» What to do: Retype all entries exactly as they stand, excluding pictures.

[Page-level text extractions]
----------------

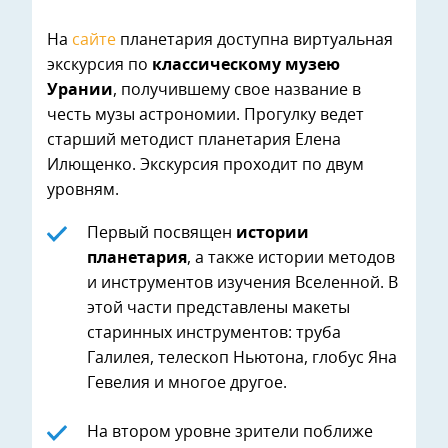
На
сайте
планетария доступна виртуальная
экскурсия по
классическому музею
Урании
, получившему свое название в
честь музы астрономии. Прогулку ведет
старший методист планетария Елена
Илющенко. Экскурсия проходит по двум
уровням.
Первый посвящен
истории
планетария
, а также истории методов
и инструментов изучения Вселенной. В
этой части представлены макеты
старинных инструментов: труба
Галилея, телескоп Ньютона, глобус Яна
Гевелия и многое другое.
На втором уровне зрители поближе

----------------

» Reply:
На
сайте
планетария доступна виртуальная
экскурсия по
классическому музею
Урании
, получившему свое название в
честь музы астрономии. Прогулку ведет
старший методист планетария Елена
Илющенко. Экскурсия проходит по двум
уровням.
Первый посвящен
истории
планетария
, а также истории методов
и инструментов изучения Вселенной. В
этой части представлены макеты
старинных инструментов: труба
Галилея, телескоп Ньютона, глобус Яна
Гевелия и многое другое.
На втором уровне зрители поближе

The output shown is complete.